BCA Cetak Laba Rp 57,5 Triliun di 2025, Didorong Pendapatan dan Efisiensi

- Selasa, 27 Januari 2026 | 16:48 WIB
BCA Cetak Laba Rp 57,5 Triliun di 2025, Didorong Pendapatan dan Efisiensi

Di tengah dinamika ekonomi yang beragam, PT Bank Central Asia Tbk (BBCA) berhasil mencatatkan laba bersih yang menggembirakan sepanjang 2025. Angkanya mencapai Rp 57,5 triliun, atau tumbuh 4,9 persen dibandingkan realisasi tahun sebelumnya yang sebesar Rp 54,8 triliun.

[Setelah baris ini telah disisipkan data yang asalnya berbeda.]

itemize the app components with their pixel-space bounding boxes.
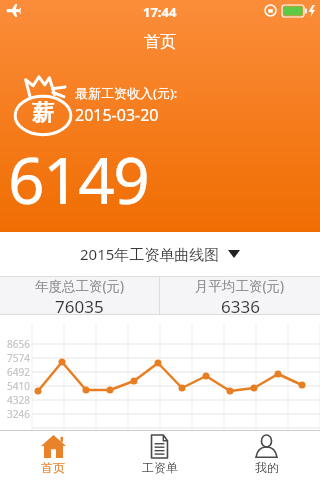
staticText: 7574 <box>7 351 30 365</box>
staticText: 3246 <box>7 407 30 421</box>
staticText: 我的 <box>255 460 279 475</box>
staticText: 5410 <box>7 379 30 393</box>
staticText: 首页 <box>144 32 176 52</box>
button[interactable]: 工资单 <box>106 431 213 480</box>
staticText: 最新工资收入(元): <box>75 84 178 102</box>
staticText: 2015年工资单曲线图 <box>80 244 220 264</box>
staticText: 首页 <box>41 460 65 475</box>
staticText: 76035 <box>55 295 104 314</box>
button[interactable]: 月平均工资(元) <box>160 277 320 314</box>
button[interactable]: 首页 <box>0 431 106 480</box>
staticText: 月平均工资(元) <box>195 277 285 295</box>
staticText: 薪 <box>32 99 54 127</box>
staticText: 8656 <box>7 337 30 351</box>
staticText: 2015-03-20 <box>75 104 159 126</box>
staticText: 6336 <box>221 295 260 314</box>
button[interactable]: 2015年工资单曲线图 <box>0 232 320 276</box>
staticText: 年度总工资(元) <box>35 277 125 295</box>
staticText: 工资单 <box>142 460 178 475</box>
button[interactable]: 年度总工资(元) <box>0 277 159 314</box>
staticText: 17:44 <box>143 3 177 21</box>
staticText: 6149 <box>8 136 149 223</box>
staticText: 6492 <box>7 365 30 379</box>
button[interactable]: 我的 <box>213 431 320 480</box>
staticText: 4328 <box>7 393 30 407</box>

Pendapatan operasional bank pun ikut meroket, naik 5,4 persen menjadi Rp 111,1 triliun. Pendorongnya datang dari dua sisi. Pertama, pendapatan bunga bersih yang naik 4,1 persen ke level Rp 85,4 triliun. Di sisi lain, pendapatan non-bunga justru melesat lebih kencang, yakni 16 persen, menjadi Rp 25,6 triliun.

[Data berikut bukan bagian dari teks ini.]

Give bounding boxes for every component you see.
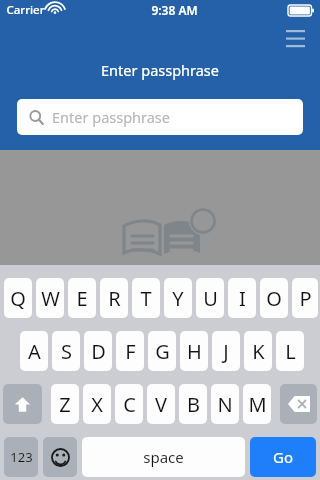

Hal menarik lainnya, efisiensi perusahaan juga tampak membaik. Rasio cost to income (CIR) BCA berhasil ditekan ke level 30,7 persen. Kombinasi pendapatan yang solid dan efisiensi inilah yang akhirnya menopang pertumbuhan laba bersih mereka.

Dalam konferensi pers yang digelar Selasa (27/1), Presiden Direktur BCA Hendra Lembong menyampaikan apresiasi.

Hendra menambahkan, pihaknya tak henti berupaya menyempurnakan produk dan layanan untuk memenuhi kebutuhan nasabah. Salah satu fokusnya adalah pengembangan aplikasi MyBCA. Sepanjang tahun lalu, aplikasi itu dilengkapi beragam fitur baru, mulai dari Kryptex via NFC Pay untuk pengguna Android, pembayaran zakat, hingga pembelian tiket transportasi dan penambahan valuta asing.